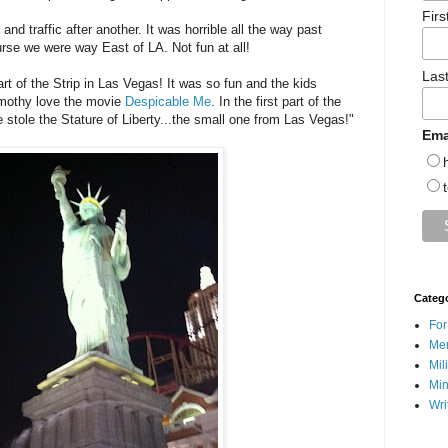
Fir
nd traffic after another. It was horrible all the way past
rse we were way East of LA. Not fun at all!
Las
t of the Strip in Las Vegas! It was so fun and the kids
imothy love the movie
Despicable Me
. In the first part of the
 stole the Stature of Liberty...the small one from Las Vegas!"
Ema
Categ
For
Men
Mil
Min
Wri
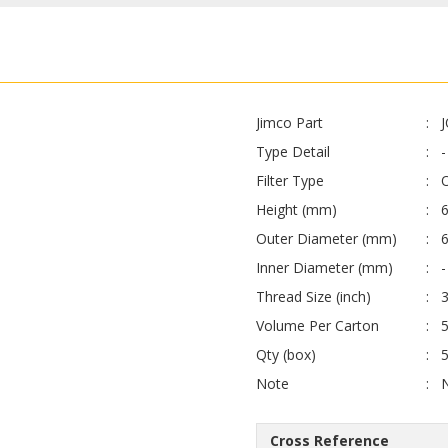
Jimco Part
Type Detail
-
Filter Type
O
Height (mm)
6
Outer Diameter (mm)
6
Inner Diameter (mm)
-
Thread Size (inch)
Volume Per Carton
Qty (box)
Note
Cross Reference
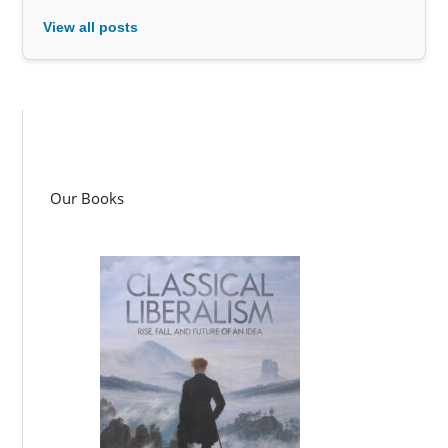
View all posts
Our Books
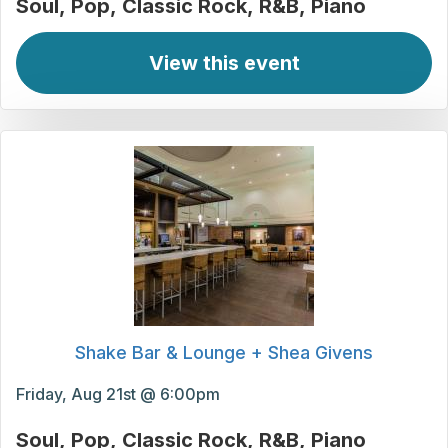
Soul
Pop
Classic Rock
R&B
Piano
View this event
Shake Bar & Lounge + Shea Givens
Friday, Aug 21st @ 6:00pm
Soul
Pop
Classic Rock
R&B
Piano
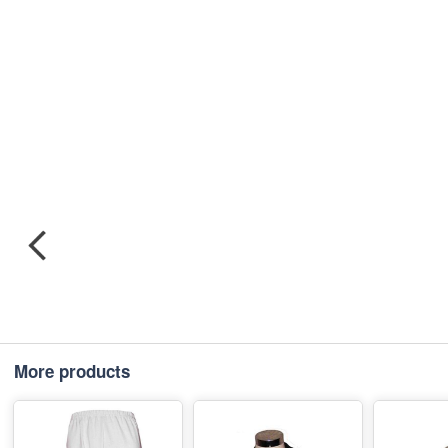
More products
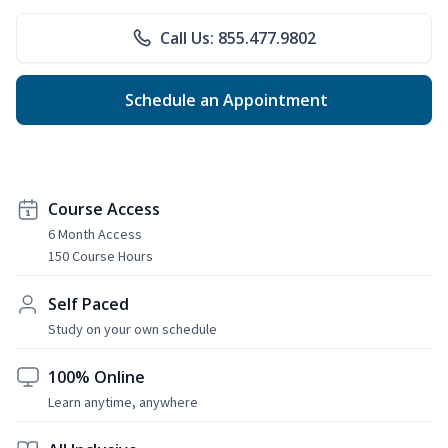
Call Us: 855.477.9802
Schedule an Appointment
Course Access
6 Month Access
150 Course Hours
Self Paced
Study on your own schedule
100% Online
Learn anytime, anywhere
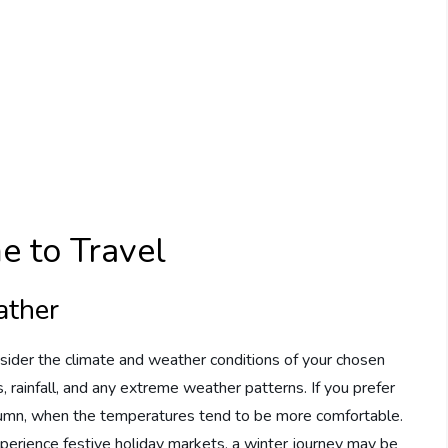
e to Travel
ather
onsider the climate and weather conditions of your chosen
 rainfall, and any extreme weather patterns. If you prefer
utumn, when the temperatures tend to be more comfortable.
xperience festive holiday markets, a winter journey may be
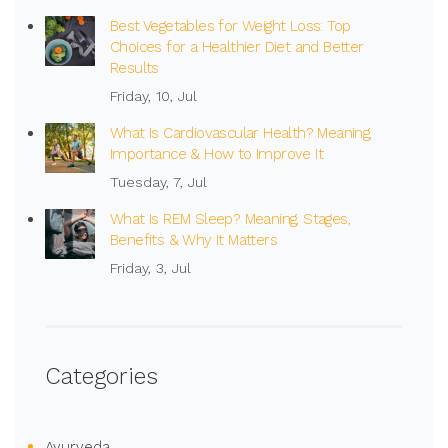
Best Vegetables for Weight Loss: Top
Choices for a Healthier Diet and Better
Results
Friday, 10, Jul
What Is Cardiovascular Health? Meaning,
Importance & How to Improve It
Tuesday, 7, Jul
What Is REM Sleep? Meaning, Stages,
Benefits & Why It Matters
Friday, 3, Jul
Categories
Ayurveda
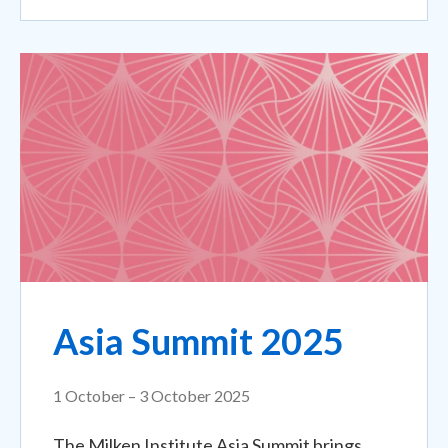
Asia Summit 2025
1 October – 3 October 2025
The Milken Institute Asia Summit brings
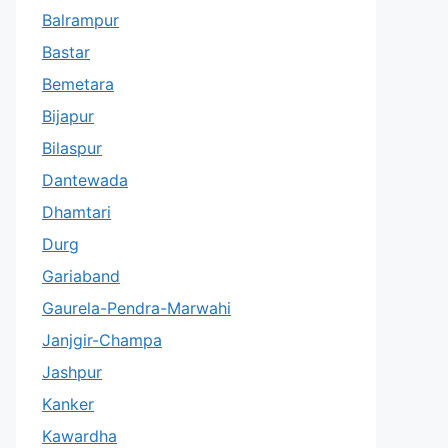
Balrampur
Bastar
Bemetara
Bijapur
Bilaspur
Dantewada
Dhamtari
Durg
Gariaband
Gaurela-Pendra-Marwahi
Janjgir-Champa
Jashpur
Kanker
Kawardha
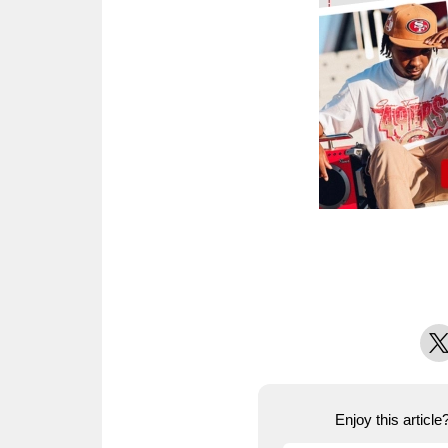
X
Enjoy this articl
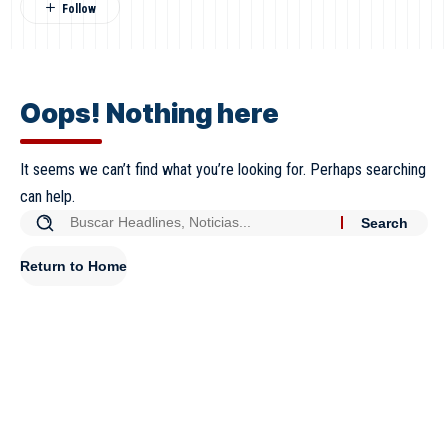
Oops! Nothing here
It seems we can’t find what you’re looking for. Perhaps searching
can help.
Return to Home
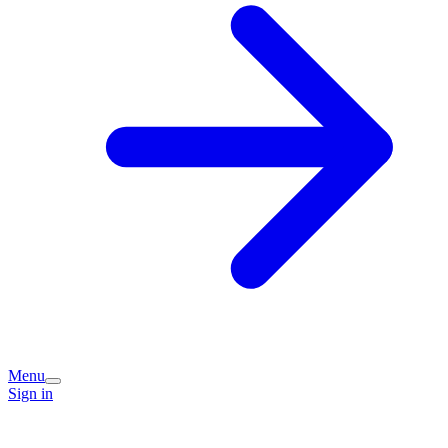
Menu
Sign in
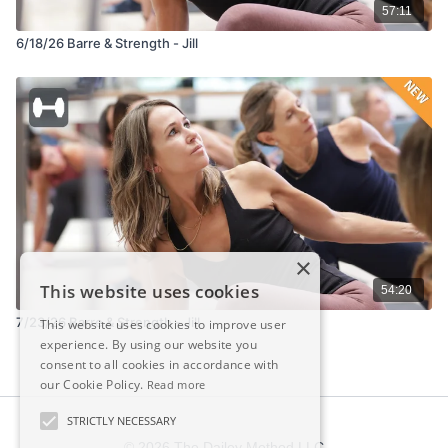
57:11
6/18/26 Barre & Strength - Jill
×
This website uses cookies
54:20
7/23/26 Barre & Strength - Jill
This website uses cookies to improve user
experience. By using our website you
consent to all cookies in accordance with
our Cookie Policy.
Read more
STRICTLY NECESSARY
© 2026 The Dailey Method LLC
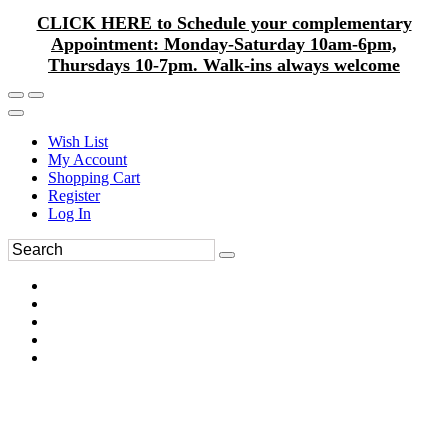
CLICK HERE to Schedule your complementary
Appointment: Monday-Saturday 10am-6pm,
Thursdays 10-7pm. Walk-ins always welcome
Wish List
My Account
Shopping Cart
Register
Log In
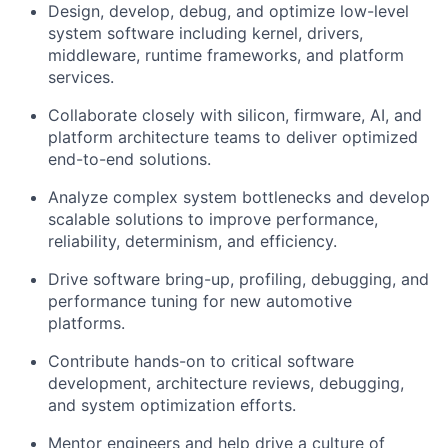
Design, develop, debug, and optimize low-level
system software including kernel, drivers,
middleware, runtime frameworks, and platform
services.
Collaborate closely with silicon, firmware, AI, and
platform architecture teams to deliver optimized
end-to-end solutions.
Analyze complex system bottlenecks and develop
scalable solutions to improve performance,
reliability, determinism, and efficiency.
Drive software bring-up, profiling, debugging, and
performance tuning for new automotive
platforms.
Contribute hands-on to critical software
development, architecture reviews, debugging,
and system optimization efforts.
Mentor engineers and help drive a culture of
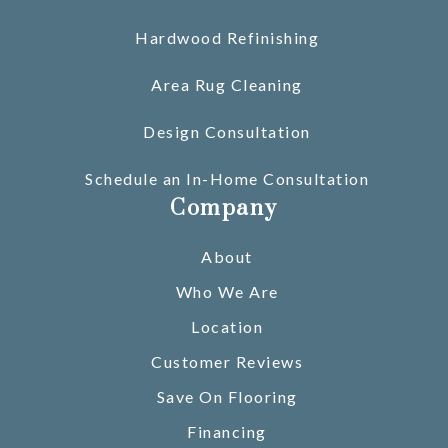
Hardwood Refinishing
Area Rug Cleaning
Design Consultation
Schedule an In-Home Consultation
Company
About
Who We Are
Location
Customer Reviews
Save On Flooring
Financing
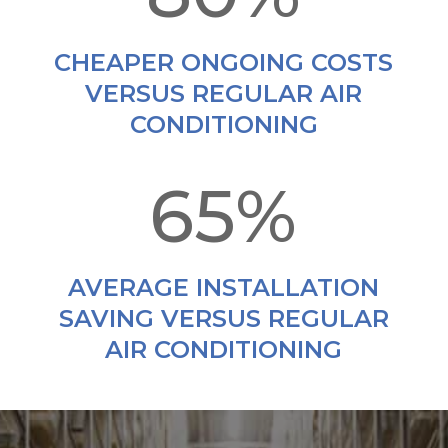
CHEAPER ONGOING COSTS
VERSUS REGULAR AIR
CONDITIONING
65
%
AVERAGE INSTALLATION
SAVING VERSUS REGULAR
AIR CONDITIONING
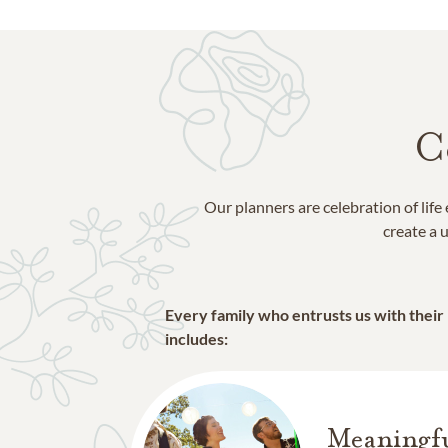
St Charles Parish
St Tammany Parish
Tangipahoa Parish
C
Our planners are celebration of lif
create a u
Every family who entrusts us with their
includes:
Meaningfu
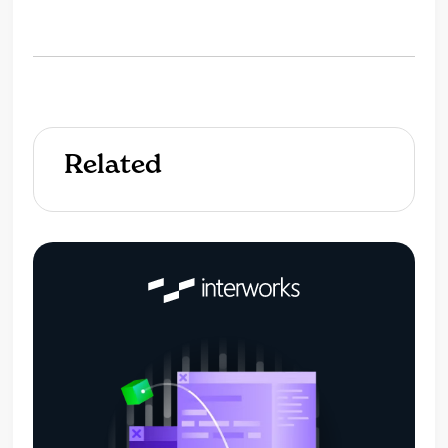
Related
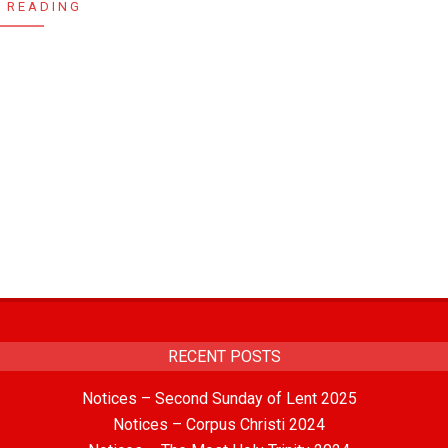
 READING
RECENT POSTS
Notices – Second Sunday of Lent 2025
Notices – Corpus Christi 2024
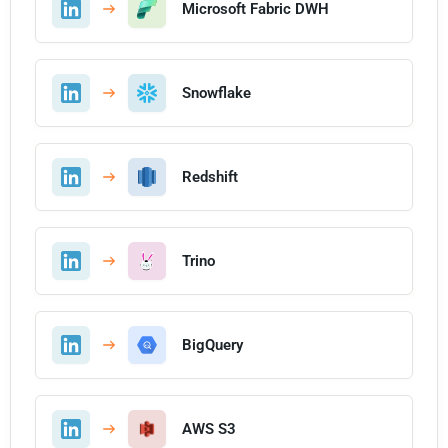
Microsoft Fabric DWH
Snowflake
Redshift
Trino
BigQuery
AWS S3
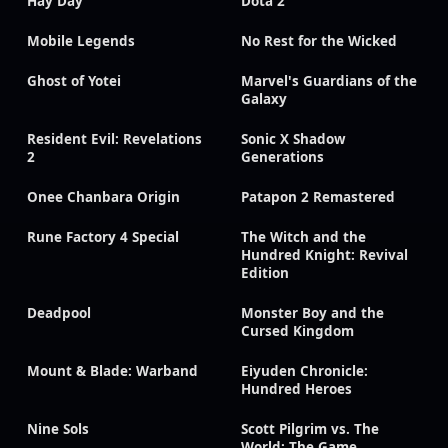
Hay Day
Dota 2
Mobile Legends
No Rest for the Wicked
Ghost of Yotei
Marvel's Guardians of the
Galaxy
Resident Evil: Revelations
Sonic X Shadow
2
Generations
Onee Chanbara Origin
Patapon 2 Remastered
Rune Factory 4 Special
The Witch and the
Hundred Knight: Revival
Edition
Deadpool
Monster Boy and the
Cursed Kingdom
Mount & Blade: Warband
Eiyuden Chronicle:
Hundred Heroes
Nine Sols
Scott Pilgrim vs. The
World: The Game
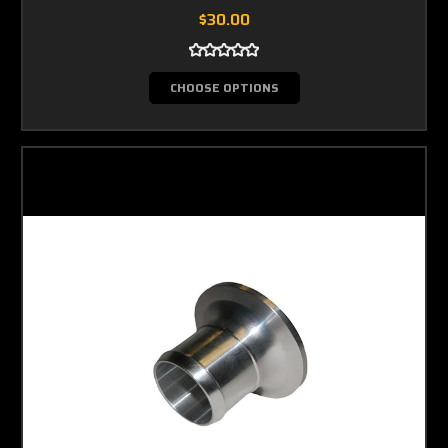
$30.00
CHOOSE OPTIONS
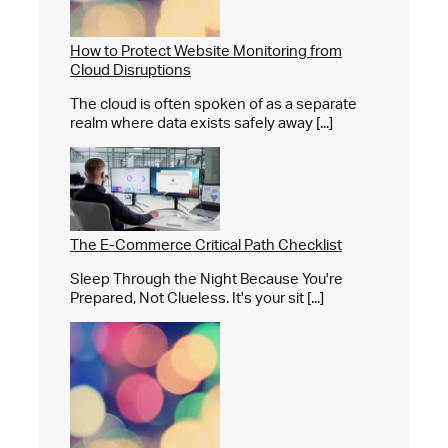
How to Protect Website Monitoring from
Cloud Disruptions
The cloud is often spoken of as a separate
realm where data exists safely away [...]
The E-Commerce Critical Path Checklist
Sleep Through the Night Because You're
Prepared, Not Clueless. It's your sit [...]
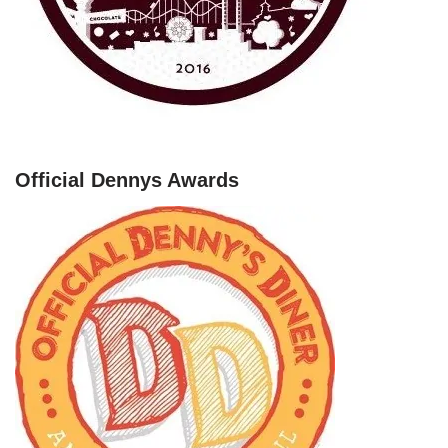
Official Dennys Awards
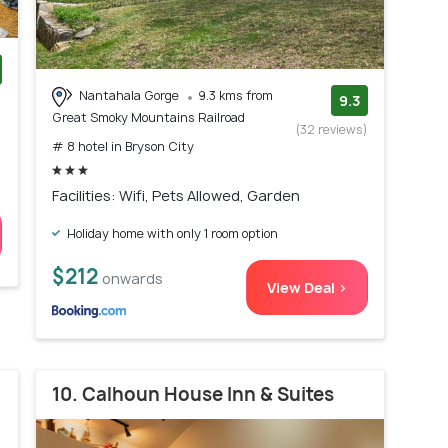
Nantahala Gorge
9.3 kms from
)
9.3
Great Smoky Mountains Railroad
(32 reviews)
# 8 hotel in Bryson City
Facilities: Wifi, Pets Allowed, Garden
Holiday home with only 1 room option
$212
onwards
View Deal >
10. Calhoun House Inn & Suites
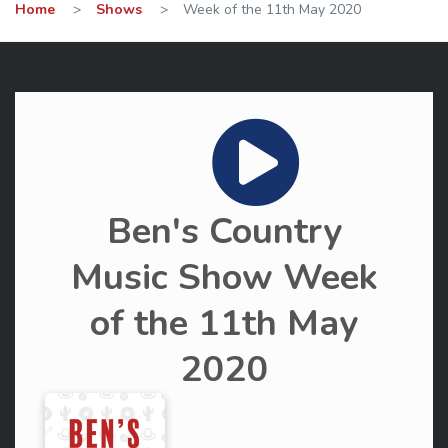
Home
>
Shows
>
Week of the 11th May 2020
Ben's Country
Music Show Week
of the 11th May
2020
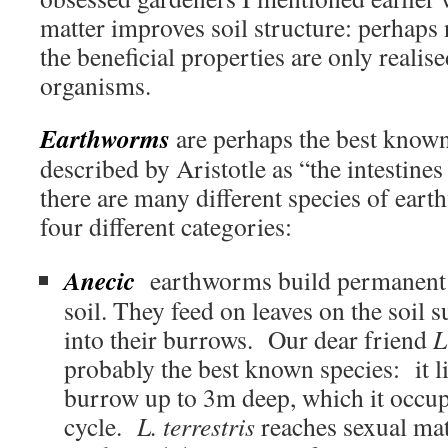
matter improves soil structure: perhaps
the beneficial properties are only realise
organisms.
Earthworms
are perhaps the best known
described by Aristotle as “the intestines 
there are many different species of eart
four different categories:
Anecic
earthworms build permanent 
soil. They feed on leaves on the soil s
into their burrows. Our dear friend
L
probably the best known species: it li
burrow up to 3m deep, which it occupie
cycle.
L. terrestris
reaches sexual mat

******

Problem statement: Where a record holds a picture, leave the picture out and restate the rest word for word.

Task result:
Fir
nd traffic after another. It was horrible all the way past
rse we were way East of LA. Not fun at all!
Las
t of the Strip in Las Vegas! It was so fun and the kids
imothy love the movie
Despicable Me
. In the first part of the
 stole the Stature of Liberty...the small one from Las Vegas!"
Ema
Categ
For
Men
Mil
Min
Wri
Jimco Part
Type Detail
-
Filter Type
O
Height (mm)
6
Outer Diameter (mm)
6
Inner Diameter (mm)
-
Thread Size (inch)
Volume Per Carton
Qty (box)
Note
Cross Reference
View all posts
Our Books
Soul
Pop
Classic Rock
R&B
Piano
View this event
Shake Bar & Lounge + Shea Givens
Friday, Aug 21st @ 6:00pm
Soul
Pop
Classic Rock
R&B
Piano
More products
Call Us: 855.477.9802
Schedule an Appointment
Course Access
6 Month Access
150 Course Hours
Self Paced
Study on your own schedule
100% Online
Learn anytime, anywhere
e to Travel
ather
onsider the climate and weather conditions of your chosen
 rainfall, and any extreme weather patterns. If you prefer
utumn, when the temperatures tend to be more comfortable.
xperience festive holiday markets, a winter journey may be
Best Vegetables for Weight Loss: Top
Choices for a Healthier Diet and Better
Results
Friday, 10, Jul
What Is Cardiovascular Health? Meaning,
Importance & How to Improve It
Tuesday, 7, Jul
What Is REM Sleep? Meaning, Stages,
Benefits & Why It Matters
Friday, 3, Jul
Categories
Ayurveda
Asia Summit 2025
1 October – 3 October 2025
The Milken Institute Asia Summit brings
Balrampur
Bastar
Bemetara
Bijapur
Bilaspur
Dantewada
Dhamtari
Durg
Gariaband
Gaurela-Pendra-Marwahi
Janjgir-Champa
Jashpur
Kanker
Kawardha
X
Enjoy this articl
Oops! Nothing here
It seems we can’t find what you’re looking for. Perhaps searching
can help.
Return to Home
Menu
Sign in
57:11
6/18/26 Barre & Strength - Jill
×
This website uses cookies
54:20
7/23/26 Barre & Strength - Jill
This website uses cookies to improve user
experience. By using our website you
consent to all cookies in accordance with
our Cookie Policy.
Read more
STRICTLY NECESSARY
© 2026 The Dailey Method LLC
CLICK HERE to Schedule your complementary
Appointment: Monday-Saturday 10am-6pm,
Thursdays 10-7pm. Walk-ins always welcome
Wish List
My Account
Shopping Cart
Register
Log In
Design, develop, debug, and optimize low-level
system software including kernel, drivers,
middleware, runtime frameworks, and platform
services.
Collaborate closely with silicon, firmware, AI, and
platform architecture teams to deliver optimized
end-to-end solutions.
Analyze complex system bottlenecks and develop
scalable solutions to improve performance,
reliability, determinism, and efficiency.
Drive software bring-up, profiling, debugging, and
performance tuning for new automotive
platforms.
Contribute hands-on to critical software
development, architecture reviews, debugging,
and system optimization efforts.
Mentor engineers and help drive a culture of
Hardwood Refinishing
Area Rug Cleaning
Design Consultation
Schedule an In-Home Consultation
Company
About
Who We Are
Location
Customer Reviews
Save On Flooring
Financing
CHEAPER ONGOING COSTS
VERSUS REGULAR AIR
CONDITIONING
65
%
AVERAGE INSTALLATION
SAVING VERSUS REGULAR
AIR CONDITIONING
St Charles Parish
St Tammany Parish
Tangipahoa Parish
C
Our planners are celebration of lif
create a u
Every family who entrusts us with their
includes:
Meaningfu
Related
 READING
RECENT POSTS
Notices – Second Sunday of Lent 2025
Notices – Corpus Christi 2024
Microsoft Fabric DWH
Snowflake
Redshift
Trino
BigQuery
AWS S3
Hay Day
Dota 2
Mobile Legends
No Rest for the Wicked
Ghost of Yotei
Marvel's Guardians of the
Galaxy
Resident Evil: Revelations
Sonic X Shadow
2
Generations
Onee Chanbara Origin
Patapon 2 Remastered
Rune Factory 4 Special
The Witch and the
Hundred Knight: Revival
Edition
Deadpool
Monster Boy and the
Cursed Kingdom
Mount & Blade: Warband
Eiyuden Chronicle:
Hundred Heroes
Nine Sols
Scott Pilgrim vs. The
World: The Game
$30.00
CHOOSE OPTIONS
How to Protect Website Monitoring from
Cloud Disruptions
The cloud is often spoken of as a separate
realm where data exists safely away [...]
The E-Commerce Critical Path Checklist
Sleep Through the Night Because You're
Prepared, Not Clueless. It's your sit [...]
Official Dennys Awards
Nantahala Gorge
9.3 kms from
)
9.3
Great Smoky Mountains Railroad
(32 reviews)
# 8 hotel in Bryson City
Facilities: Wifi, Pets Allowed, Garden
Holiday home with only 1 room option
$212
onwards
View Deal >
10. Calhoun House Inn & Suites
Home
>
Shows
>
Week of the 11th May 2020
Ben's Country
Music Show Week
of the 11th May
2020
matter improves soil structure: perhaps
the beneficial properties are only realise
organisms.
Earthworms
are perhaps the best known
described by Aristotle as “the intestines 
there are many different species of eart
four different categories:
Anecic
earthworms build permanent 
soil. They feed on leaves on the soil s
into their burrows. Our dear friend
L
probably the best known species: it li
burrow up to 3m deep, which it occupie
cycle.
L. terrestris
reaches sexual mat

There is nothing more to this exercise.